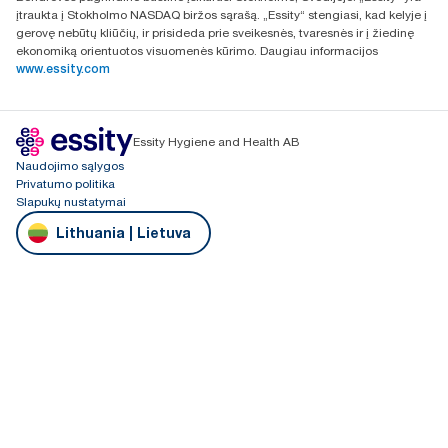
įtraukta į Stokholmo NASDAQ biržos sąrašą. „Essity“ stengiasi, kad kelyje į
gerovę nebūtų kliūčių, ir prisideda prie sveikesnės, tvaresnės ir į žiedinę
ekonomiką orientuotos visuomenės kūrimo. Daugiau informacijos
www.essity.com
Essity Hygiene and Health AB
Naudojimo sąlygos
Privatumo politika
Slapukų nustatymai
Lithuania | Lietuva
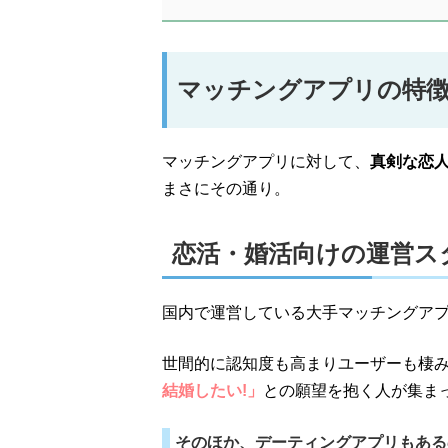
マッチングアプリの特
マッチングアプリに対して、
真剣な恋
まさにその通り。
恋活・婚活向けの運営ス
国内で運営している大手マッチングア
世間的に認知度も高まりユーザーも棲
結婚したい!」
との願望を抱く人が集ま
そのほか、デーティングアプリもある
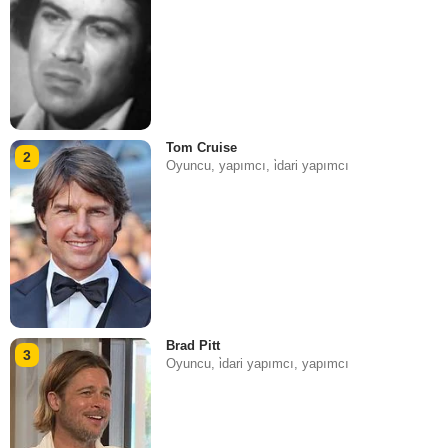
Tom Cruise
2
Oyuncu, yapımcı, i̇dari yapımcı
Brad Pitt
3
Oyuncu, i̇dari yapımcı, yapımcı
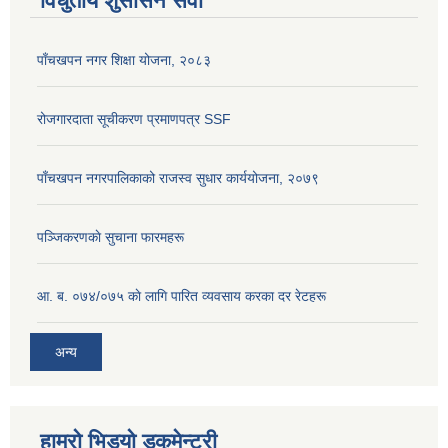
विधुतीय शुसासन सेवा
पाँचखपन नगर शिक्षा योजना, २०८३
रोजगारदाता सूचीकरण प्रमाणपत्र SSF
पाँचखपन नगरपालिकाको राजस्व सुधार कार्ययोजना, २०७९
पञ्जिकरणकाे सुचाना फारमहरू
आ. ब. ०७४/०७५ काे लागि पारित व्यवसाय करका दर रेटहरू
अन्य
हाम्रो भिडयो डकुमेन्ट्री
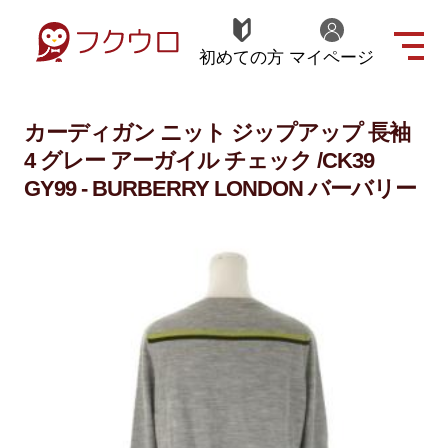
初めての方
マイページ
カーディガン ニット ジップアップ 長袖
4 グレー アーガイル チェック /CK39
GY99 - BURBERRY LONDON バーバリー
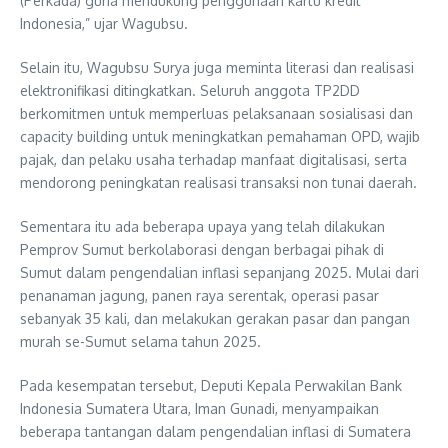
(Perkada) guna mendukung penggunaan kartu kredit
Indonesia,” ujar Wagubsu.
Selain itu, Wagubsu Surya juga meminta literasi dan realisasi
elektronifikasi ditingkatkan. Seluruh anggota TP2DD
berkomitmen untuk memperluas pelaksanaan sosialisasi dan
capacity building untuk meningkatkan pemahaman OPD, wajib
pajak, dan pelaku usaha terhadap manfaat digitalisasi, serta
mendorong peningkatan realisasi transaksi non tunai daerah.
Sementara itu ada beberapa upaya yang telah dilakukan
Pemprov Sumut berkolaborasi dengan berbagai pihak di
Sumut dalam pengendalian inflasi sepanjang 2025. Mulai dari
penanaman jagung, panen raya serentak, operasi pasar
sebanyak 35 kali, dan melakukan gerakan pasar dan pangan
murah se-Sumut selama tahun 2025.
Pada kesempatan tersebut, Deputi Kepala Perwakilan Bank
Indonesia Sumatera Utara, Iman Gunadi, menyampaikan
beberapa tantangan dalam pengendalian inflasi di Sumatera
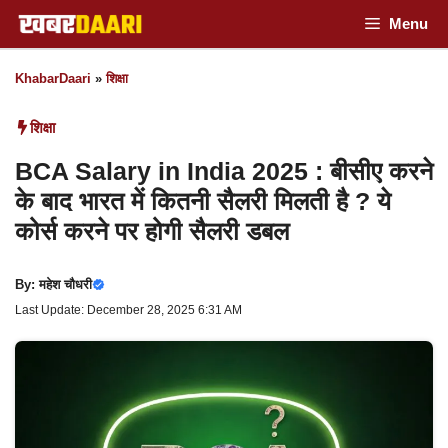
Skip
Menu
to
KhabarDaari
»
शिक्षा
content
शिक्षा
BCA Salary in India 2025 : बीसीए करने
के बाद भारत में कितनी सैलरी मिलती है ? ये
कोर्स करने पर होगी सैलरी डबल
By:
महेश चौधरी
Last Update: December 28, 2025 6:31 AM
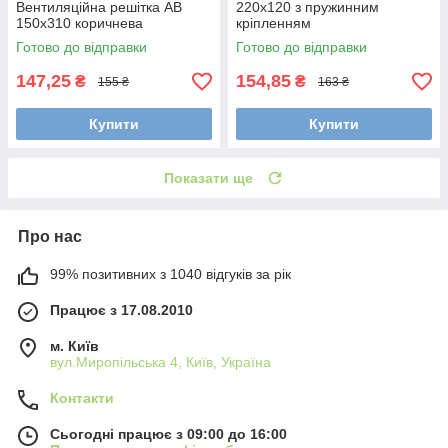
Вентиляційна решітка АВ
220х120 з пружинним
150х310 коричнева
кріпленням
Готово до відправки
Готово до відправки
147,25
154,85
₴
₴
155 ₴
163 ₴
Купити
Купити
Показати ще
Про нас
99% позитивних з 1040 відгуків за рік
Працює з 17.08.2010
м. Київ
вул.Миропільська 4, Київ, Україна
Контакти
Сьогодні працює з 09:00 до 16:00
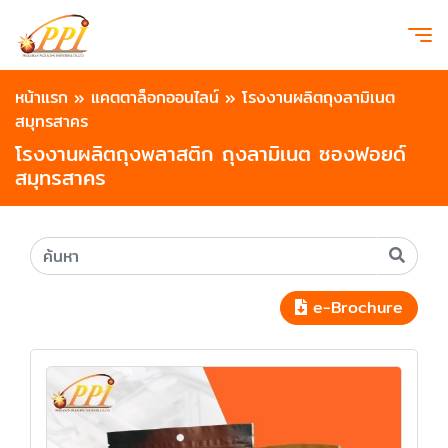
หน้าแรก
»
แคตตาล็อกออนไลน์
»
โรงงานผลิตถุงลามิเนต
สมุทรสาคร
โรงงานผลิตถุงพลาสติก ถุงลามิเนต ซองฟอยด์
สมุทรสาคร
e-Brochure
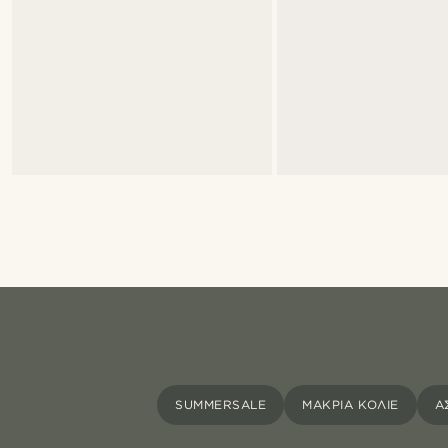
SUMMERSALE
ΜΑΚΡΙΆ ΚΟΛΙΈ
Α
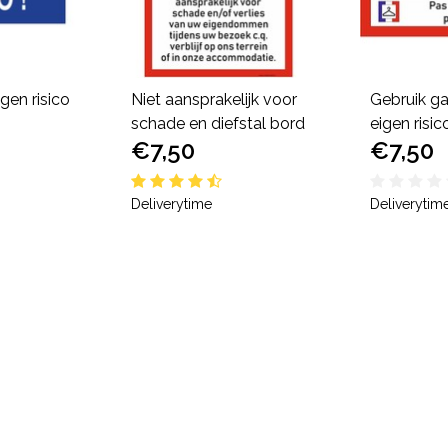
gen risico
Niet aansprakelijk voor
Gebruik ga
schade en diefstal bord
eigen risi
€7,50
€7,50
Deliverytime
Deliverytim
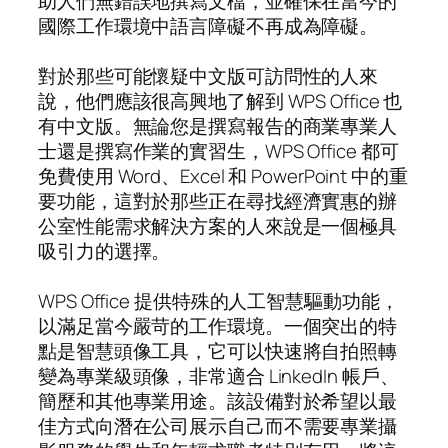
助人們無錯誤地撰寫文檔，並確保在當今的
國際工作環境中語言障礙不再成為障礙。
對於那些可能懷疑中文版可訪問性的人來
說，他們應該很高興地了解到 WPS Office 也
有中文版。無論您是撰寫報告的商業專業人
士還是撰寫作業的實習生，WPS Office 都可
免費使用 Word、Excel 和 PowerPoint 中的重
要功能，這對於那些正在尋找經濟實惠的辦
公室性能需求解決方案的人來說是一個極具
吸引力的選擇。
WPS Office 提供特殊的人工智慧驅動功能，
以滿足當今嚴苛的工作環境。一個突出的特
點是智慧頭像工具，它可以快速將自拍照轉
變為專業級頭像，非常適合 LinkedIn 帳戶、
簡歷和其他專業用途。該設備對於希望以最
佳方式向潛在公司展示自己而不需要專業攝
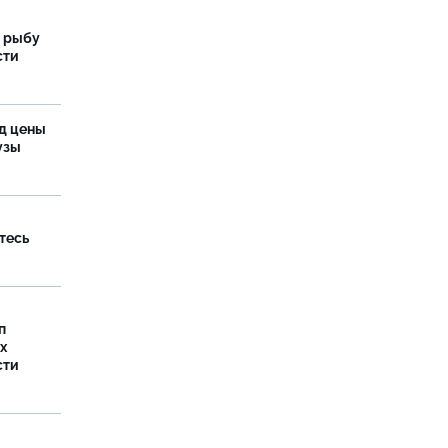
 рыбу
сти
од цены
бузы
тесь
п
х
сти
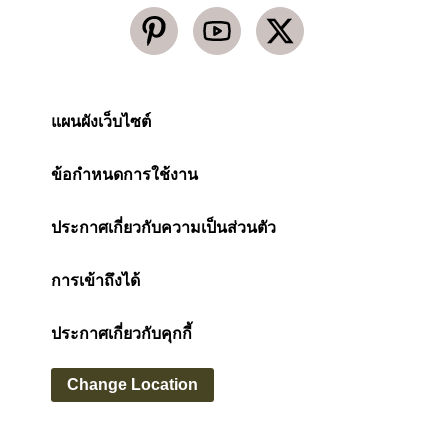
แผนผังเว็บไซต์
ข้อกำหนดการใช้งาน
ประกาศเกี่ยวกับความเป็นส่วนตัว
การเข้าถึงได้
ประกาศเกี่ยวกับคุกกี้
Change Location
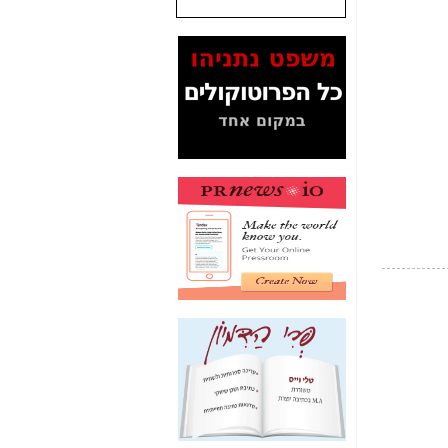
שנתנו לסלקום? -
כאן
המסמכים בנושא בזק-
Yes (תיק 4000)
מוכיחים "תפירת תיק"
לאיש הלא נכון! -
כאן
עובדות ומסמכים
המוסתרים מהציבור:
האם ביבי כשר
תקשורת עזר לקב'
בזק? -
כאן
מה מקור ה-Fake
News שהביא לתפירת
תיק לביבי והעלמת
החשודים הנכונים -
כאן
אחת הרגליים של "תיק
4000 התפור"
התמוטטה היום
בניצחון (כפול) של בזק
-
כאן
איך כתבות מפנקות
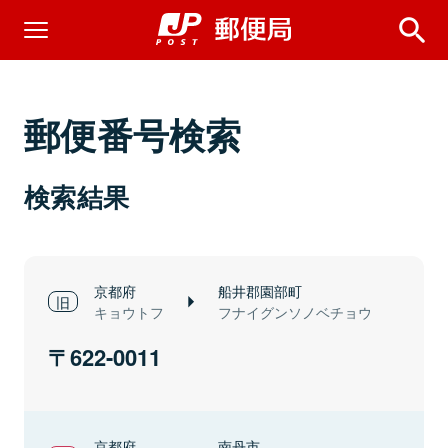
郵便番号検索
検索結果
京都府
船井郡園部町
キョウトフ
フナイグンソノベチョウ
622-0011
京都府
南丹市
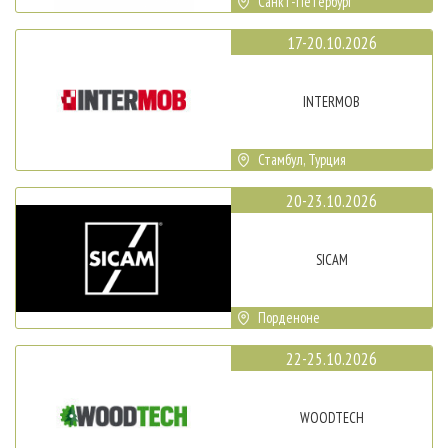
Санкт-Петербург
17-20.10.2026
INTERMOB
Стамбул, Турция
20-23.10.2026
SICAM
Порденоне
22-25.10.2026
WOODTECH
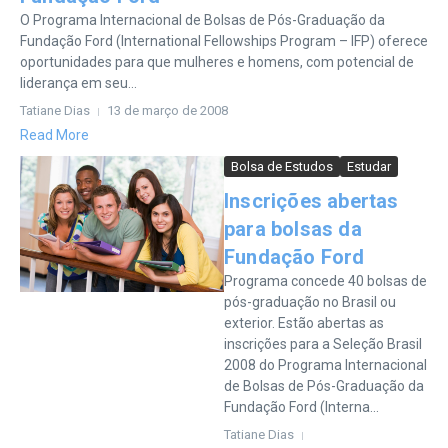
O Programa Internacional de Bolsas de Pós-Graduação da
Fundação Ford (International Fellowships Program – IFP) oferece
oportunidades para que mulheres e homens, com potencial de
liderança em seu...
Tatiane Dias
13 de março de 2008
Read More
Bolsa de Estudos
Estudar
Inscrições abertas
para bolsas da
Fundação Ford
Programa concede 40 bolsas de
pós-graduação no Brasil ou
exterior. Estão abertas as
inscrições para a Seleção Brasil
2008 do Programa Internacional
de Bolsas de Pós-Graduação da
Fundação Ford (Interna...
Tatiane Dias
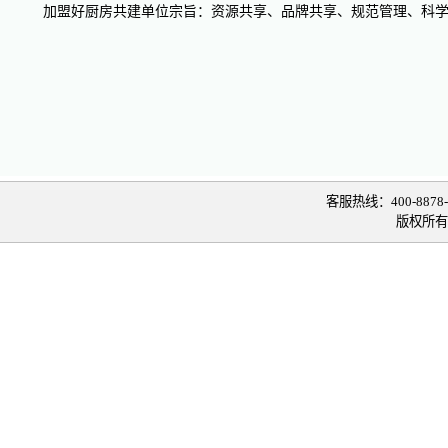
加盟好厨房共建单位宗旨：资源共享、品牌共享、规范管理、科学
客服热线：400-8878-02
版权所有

• **To do**
The required output is the listing above reproduced exactly, pictures removed.

• **Task result**
įtraukta į Stokholmo NASDAQ biržos sąrašą. „Essity“ stengiasi, kad kelyje į
gerovę nebūtų kliūčių, ir prisideda prie sveikesnės, tvaresnės ir į žiedinę
ekonomiką orientuotos visuomenės kūrimo. Daugiau informacijos
www.essity.com
Essity Hygiene and Health AB
Naudojimo sąlygos
Privatumo politika
Slapukų nustatymai
Lithuania | Lietuva
マッチングアプリの特
マッチングアプリに対して、
真剣な恋
まさにその通り。
恋活・婚活向けの運営ス
国内で運営している大手マッチングア
世間的に認知度も高まりユーザーも棲
結婚したい!」
との願望を抱く人が集ま
そのほか、デーティングアプリもある
Tom Cruise
2
Oyuncu, yapımcı, i̇dari yapımcı
Brad Pitt
3
Oyuncu, i̇dari yapımcı, yapımcı
विधुतीय शुसासन सेवा
पाँचखपन नगर शिक्षा योजना, २०८३
रोजगारदाता सूचीकरण प्रमाणपत्र SSF
पाँचखपन नगरपालिकाको राजस्व सुधार कार्ययोजना, २०७९
पञ्जिकरणकाे सुचाना फारमहरू
आ. ब. ०७४/०७५ काे लागि पारित व्यवसाय करका दर रेटहरू
अन्य
हाम्रो भिडयो डकुमेन्ट्री
初めての方
マイページ
カーディガン ニット ジップアップ 長袖
4 グレー アーガイル チェック /CK39
GY99 - BURBERRY LONDON バーバリー
(Perkada) guna mendukung penggunaan kartu kredit
Indonesia,” ujar Wagubsu.
Selain itu, Wagubsu Surya juga meminta literasi dan realisasi
elektronifikasi ditingkatkan. Seluruh anggota TP2DD
berkomitmen untuk memperluas pelaksanaan sosialisasi dan
capacity building untuk meningkatkan pemahaman OPD, wajib
pajak, dan pelaku usaha terhadap manfaat digitalisasi, serta
mendorong peningkatan realisasi transaksi non tunai daerah.
Sementara itu ada beberapa upaya yang telah dilakukan
Pemprov Sumut berkolaborasi dengan berbagai pihak di
Sumut dalam pengendalian inflasi sepanjang 2025. Mulai dari
penanaman jagung, panen raya serentak, operasi pasar
sebanyak 35 kali, dan melakukan gerakan pasar dan pangan
murah se-Sumut selama tahun 2025.
Pada kesempatan tersebut, Deputi Kepala Perwakilan Bank
Indonesia Sumatera Utara, Iman Gunadi, menyampaikan
beberapa tantangan dalam pengendalian inflasi di Sumatera
Skip
Menu
to
KhabarDaari
»
शिक्षा
content
शिक्षा
BCA Salary in India 2025 : बीसीए करने
के बाद भारत में कितनी सैलरी मिलती है ? ये
कोर्स करने पर होगी सैलरी डबल
By:
महेश चौधरी
Last Update: December 28, 2025 6:31 AM
Вентиляційна решітка АВ
220х120 з пружинним
150х310 коричнева
кріпленням
Готово до відправки
Готово до відправки
147,25
154,85
₴
₴
155 ₴
163 ₴
Купити
Купити
Показати ще
Про нас
99% позитивних з 1040 відгуків за рік
Працює з 17.08.2010
м. Київ
вул.Миропільська 4, Київ, Україна
Контакти
Сьогодні працює з 09:00 до 16:00
หน้าแรก
»
แคตตาล็อกออนไลน์
»
โรงงานผลิตถุงลามิเนต
สมุทรสาคร
โรงงานผลิตถุงพลาสติก ถุงลามิเนต ซองฟอยด์
สมุทรสาคร
e-Brochure
SUMMERSALE
ΜΑΚΡΙΆ ΚΟΛΙΈ
Α
gen risico
Niet aansprakelijk voor
Gebruik ga
schade en diefstal bord
eigen risi
€7,50
€7,50
Deliverytime
Deliverytim
助人們無錯誤地撰寫文檔，並確保在當今的
國際工作環境中語言障礙不再成為障礙。
對於那些可能懷疑中文版可訪問性的人來
說，他們應該很高興地了解到 WPS Office 也
有中文版。無論您是撰寫報告的商業專業人
士還是撰寫作業的實習生，WPS Office 都可
免費使用 Word、Excel 和 PowerPoint 中的重
要功能，這對於那些正在尋找經濟實惠的辦
公室性能需求解決方案的人來說是一個極具
吸引力的選擇。
WPS Office 提供特殊的人工智慧驅動功能，
以滿足當今嚴苛的工作環境。一個突出的特
點是智慧頭像工具，它可以快速將自拍照轉
變為專業級頭像，非常適合 LinkedIn 帳戶、
簡歷和其他專業用途。該設備對於希望以最
佳方式向潛在公司展示自己而不需要專業攝
 рыбу
сти
од цены
бузы
тесь
п
х
сти
แผนผังเว็บไซต์
ข้อกำหนดการใช้งาน
ประกาศเกี่ยวกับความเป็นส่วนตัว
การเข้าถึงได้
ประกาศเกี่ยวกับคุกกี้
Change Location
שנתנו לסלקום? -
כאן
המסמכים בנושא בזק-
Yes (תיק 4000)
מוכיחים "תפירת תיק"
לאיש הלא נכון! -
כאן
עובדות ומסמכים
המוסתרים מהציבור:
האם ביבי כשר
תקשורת עזר לקב'
בזק? -
כאן
מה מקור ה-Fake
News שהביא לתפירת
תיק לביבי והעלמת
החשודים הנכונים -
כאן
אחת הרגליים של "תיק
4000 התפור"
התמוטטה היום
בניצחון (כפול) של בזק
-
כאן
איך כתבות מפנקות
郵便番号検索
検索結果
京都府
船井郡園部町
キョウトフ
フナイグンソノベチョウ
622-0011
京都府
南丹市
Санкт-Петербург
17-20.10.2026
INTERMOB
Стамбул, Турция
20-23.10.2026
SICAM
Порденоне
22-25.10.2026
WOODTECH
O Programa Internacional de Bolsas de Pós-Graduação da
Fundação Ford (International Fellowships Program – IFP) oferece
oportunidades para que mulheres e homens, com potencial de
liderança em seu...
Tatiane Dias
13 de março de 2008
Read More
Bolsa de Estudos
Estudar
Inscrições abertas
para bolsas da
Fundação Ford
Programa concede 40 bolsas de
pós-graduação no Brasil ou
exterior. Estão abertas as
inscrições para a Seleção Brasil
2008 do Programa Internacional
de Bolsas de Pós-Graduação da
Fundação Ford (Interna...
Tatiane Dias
加盟好厨房共建单位宗旨：资源共享、品牌共享、规范管理、科学
客服热线：400-8878-02
版权所有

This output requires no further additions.